:: What to work on ::
Find the lines below that contain the string "atmosfera". Copy each one.

:: Dataset extract ::
%%

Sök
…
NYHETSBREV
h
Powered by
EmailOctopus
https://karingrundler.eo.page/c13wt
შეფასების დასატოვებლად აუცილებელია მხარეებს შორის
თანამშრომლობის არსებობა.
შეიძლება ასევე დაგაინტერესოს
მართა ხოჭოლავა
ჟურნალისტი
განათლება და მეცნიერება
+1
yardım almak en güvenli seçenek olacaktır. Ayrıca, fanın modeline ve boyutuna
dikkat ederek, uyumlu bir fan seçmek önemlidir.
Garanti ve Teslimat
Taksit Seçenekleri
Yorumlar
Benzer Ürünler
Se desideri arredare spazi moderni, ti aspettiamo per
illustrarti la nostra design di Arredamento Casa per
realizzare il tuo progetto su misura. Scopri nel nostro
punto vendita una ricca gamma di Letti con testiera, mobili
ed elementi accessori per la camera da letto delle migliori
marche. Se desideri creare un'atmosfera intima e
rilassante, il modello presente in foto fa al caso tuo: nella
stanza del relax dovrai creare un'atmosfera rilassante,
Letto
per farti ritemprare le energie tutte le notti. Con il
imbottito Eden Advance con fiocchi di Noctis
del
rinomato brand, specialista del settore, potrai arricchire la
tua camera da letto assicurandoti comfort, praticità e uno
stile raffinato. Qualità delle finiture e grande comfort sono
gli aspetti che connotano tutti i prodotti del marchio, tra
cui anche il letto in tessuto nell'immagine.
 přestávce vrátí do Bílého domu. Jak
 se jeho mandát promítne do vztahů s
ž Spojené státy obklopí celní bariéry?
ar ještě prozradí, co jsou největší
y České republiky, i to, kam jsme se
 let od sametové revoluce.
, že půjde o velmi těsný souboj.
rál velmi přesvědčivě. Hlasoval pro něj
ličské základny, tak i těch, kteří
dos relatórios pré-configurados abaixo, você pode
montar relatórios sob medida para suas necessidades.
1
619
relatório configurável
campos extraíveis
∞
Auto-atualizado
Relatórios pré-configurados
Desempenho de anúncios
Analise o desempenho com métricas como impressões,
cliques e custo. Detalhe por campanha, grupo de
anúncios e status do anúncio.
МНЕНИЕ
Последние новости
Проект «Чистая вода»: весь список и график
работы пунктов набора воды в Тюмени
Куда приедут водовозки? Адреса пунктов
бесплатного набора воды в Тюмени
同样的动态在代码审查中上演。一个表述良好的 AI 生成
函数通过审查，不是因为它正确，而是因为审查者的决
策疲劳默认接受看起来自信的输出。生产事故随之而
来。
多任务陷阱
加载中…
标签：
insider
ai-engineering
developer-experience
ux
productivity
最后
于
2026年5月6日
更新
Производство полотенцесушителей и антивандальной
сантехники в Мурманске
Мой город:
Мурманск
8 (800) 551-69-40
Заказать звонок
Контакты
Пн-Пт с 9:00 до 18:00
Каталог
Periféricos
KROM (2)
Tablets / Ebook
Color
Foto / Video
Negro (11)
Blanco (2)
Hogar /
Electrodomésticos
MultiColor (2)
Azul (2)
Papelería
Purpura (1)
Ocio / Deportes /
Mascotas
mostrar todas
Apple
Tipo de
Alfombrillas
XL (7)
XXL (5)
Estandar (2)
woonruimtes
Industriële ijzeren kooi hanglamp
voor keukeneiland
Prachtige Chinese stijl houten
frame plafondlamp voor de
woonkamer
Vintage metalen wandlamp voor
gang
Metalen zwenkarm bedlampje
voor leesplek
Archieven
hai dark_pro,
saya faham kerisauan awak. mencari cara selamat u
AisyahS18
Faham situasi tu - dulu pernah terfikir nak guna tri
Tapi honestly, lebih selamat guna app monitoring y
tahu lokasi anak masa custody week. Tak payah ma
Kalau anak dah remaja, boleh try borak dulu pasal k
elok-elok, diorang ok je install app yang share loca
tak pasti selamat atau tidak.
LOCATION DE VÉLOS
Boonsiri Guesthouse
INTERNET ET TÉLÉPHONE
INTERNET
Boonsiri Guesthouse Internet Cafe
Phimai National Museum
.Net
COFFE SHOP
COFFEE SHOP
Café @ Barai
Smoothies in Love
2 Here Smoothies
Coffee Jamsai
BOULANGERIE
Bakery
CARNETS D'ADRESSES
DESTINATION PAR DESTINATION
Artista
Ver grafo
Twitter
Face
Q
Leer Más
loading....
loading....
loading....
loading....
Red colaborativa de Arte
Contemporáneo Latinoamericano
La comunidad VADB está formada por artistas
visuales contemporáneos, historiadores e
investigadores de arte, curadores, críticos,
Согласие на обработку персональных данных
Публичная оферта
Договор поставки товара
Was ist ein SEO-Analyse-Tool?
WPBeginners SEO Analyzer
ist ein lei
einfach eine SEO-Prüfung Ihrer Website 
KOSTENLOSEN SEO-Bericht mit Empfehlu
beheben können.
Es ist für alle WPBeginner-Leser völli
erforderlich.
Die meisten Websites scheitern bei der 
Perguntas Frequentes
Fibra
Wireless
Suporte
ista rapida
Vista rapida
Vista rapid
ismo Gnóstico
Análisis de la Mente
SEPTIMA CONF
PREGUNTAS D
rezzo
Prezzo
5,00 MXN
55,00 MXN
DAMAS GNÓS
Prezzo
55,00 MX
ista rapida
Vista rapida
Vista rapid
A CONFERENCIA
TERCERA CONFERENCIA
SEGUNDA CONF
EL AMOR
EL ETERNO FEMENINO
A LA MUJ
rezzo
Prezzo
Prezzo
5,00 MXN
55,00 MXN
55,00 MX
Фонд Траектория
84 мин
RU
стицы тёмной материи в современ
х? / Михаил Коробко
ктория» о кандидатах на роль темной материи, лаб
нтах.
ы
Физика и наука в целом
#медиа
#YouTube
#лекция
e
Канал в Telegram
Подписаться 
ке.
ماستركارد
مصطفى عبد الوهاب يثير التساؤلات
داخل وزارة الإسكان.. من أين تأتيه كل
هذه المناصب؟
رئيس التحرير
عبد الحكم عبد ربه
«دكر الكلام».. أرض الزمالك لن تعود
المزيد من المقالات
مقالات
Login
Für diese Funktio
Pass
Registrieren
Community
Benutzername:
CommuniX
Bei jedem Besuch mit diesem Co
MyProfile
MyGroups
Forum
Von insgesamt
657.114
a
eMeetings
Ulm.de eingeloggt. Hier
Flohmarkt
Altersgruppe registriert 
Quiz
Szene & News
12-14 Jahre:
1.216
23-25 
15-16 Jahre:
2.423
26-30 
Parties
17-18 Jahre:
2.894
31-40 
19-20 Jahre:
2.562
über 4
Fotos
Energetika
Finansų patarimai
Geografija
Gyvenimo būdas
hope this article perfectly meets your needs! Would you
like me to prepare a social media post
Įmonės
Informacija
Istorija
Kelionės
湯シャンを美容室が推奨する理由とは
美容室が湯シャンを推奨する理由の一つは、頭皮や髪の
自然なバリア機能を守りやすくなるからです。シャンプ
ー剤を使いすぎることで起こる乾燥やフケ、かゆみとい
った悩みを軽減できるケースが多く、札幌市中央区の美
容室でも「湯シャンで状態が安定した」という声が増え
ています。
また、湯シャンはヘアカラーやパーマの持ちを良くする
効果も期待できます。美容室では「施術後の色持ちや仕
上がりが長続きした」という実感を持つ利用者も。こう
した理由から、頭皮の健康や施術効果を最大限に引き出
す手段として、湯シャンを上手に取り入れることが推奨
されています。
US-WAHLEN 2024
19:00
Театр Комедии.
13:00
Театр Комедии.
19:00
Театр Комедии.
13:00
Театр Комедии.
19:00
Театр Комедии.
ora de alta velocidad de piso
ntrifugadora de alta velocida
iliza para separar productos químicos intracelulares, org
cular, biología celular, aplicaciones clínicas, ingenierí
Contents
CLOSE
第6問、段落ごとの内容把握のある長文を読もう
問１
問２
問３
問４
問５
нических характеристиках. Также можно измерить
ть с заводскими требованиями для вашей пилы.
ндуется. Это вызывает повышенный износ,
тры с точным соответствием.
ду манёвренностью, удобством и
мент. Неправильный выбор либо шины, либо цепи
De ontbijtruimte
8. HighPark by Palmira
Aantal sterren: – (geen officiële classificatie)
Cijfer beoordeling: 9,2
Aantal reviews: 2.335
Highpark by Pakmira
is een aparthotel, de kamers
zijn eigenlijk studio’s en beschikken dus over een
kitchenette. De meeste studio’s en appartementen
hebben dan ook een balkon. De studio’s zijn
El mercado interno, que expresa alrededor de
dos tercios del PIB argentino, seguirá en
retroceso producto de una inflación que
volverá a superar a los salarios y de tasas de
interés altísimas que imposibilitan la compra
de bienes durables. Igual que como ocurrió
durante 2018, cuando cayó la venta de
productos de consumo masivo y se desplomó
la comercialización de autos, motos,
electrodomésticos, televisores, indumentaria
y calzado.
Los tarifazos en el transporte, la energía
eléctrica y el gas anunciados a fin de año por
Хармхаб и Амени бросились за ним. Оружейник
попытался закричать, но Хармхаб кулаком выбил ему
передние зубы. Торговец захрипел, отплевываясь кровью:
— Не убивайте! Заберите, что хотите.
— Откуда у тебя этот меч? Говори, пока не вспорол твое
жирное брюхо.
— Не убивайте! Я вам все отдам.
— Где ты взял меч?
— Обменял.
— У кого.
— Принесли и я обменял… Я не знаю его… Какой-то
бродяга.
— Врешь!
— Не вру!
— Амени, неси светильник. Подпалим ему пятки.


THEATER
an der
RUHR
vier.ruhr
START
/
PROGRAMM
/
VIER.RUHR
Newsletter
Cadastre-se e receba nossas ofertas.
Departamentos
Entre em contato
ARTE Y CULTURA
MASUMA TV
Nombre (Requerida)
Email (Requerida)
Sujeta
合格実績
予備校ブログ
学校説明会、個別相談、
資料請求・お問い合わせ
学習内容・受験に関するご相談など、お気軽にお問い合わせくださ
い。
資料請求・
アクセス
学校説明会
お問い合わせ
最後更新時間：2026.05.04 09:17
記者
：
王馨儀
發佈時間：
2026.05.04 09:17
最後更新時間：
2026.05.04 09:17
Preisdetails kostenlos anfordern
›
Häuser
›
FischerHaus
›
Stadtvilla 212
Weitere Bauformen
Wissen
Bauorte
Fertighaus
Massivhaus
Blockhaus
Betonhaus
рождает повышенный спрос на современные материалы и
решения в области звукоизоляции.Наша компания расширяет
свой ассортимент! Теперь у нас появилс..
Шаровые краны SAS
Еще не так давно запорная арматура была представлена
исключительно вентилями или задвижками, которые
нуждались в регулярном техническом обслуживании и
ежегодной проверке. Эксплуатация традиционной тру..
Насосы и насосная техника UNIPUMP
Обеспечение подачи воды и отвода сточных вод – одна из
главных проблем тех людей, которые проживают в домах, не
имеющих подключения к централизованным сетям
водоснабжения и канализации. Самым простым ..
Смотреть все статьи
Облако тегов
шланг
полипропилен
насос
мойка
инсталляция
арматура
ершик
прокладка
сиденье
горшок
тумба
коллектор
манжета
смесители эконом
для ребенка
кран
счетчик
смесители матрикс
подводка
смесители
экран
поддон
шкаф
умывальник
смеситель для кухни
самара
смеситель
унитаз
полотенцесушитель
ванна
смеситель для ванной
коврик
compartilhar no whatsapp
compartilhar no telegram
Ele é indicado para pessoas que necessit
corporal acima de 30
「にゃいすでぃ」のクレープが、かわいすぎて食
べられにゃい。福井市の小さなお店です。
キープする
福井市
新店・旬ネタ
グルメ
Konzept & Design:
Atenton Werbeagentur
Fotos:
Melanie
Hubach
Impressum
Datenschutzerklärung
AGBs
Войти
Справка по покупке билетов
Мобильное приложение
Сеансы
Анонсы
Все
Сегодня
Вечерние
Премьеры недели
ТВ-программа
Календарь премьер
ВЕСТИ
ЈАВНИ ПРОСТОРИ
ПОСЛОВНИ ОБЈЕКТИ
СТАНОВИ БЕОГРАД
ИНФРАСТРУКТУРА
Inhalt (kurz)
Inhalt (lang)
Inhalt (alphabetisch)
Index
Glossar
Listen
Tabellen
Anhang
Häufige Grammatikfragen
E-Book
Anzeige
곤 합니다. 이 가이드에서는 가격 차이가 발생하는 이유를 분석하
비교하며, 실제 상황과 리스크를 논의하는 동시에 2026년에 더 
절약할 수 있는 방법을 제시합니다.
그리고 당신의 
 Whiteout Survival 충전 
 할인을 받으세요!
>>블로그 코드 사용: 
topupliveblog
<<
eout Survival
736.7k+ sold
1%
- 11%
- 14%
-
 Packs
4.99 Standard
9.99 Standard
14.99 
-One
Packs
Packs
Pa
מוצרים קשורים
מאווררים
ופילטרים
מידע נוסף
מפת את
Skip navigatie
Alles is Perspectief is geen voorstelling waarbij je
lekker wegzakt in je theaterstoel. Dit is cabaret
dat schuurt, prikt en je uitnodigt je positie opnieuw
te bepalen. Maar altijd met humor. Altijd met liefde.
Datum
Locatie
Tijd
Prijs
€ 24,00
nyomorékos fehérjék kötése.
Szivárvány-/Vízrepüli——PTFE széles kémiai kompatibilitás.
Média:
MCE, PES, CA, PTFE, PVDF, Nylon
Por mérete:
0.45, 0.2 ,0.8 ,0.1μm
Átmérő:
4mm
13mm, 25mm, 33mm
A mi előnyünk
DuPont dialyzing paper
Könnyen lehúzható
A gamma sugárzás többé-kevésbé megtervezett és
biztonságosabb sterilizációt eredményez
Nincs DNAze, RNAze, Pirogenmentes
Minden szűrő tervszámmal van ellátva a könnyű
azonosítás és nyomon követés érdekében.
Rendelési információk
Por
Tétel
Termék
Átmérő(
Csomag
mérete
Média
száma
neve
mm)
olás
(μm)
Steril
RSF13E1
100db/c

%%

:: The answer ::
marche. Se desideri creare un'atmosfera intima e
stanza del relax dovrai creare un'atmosfera rilassante,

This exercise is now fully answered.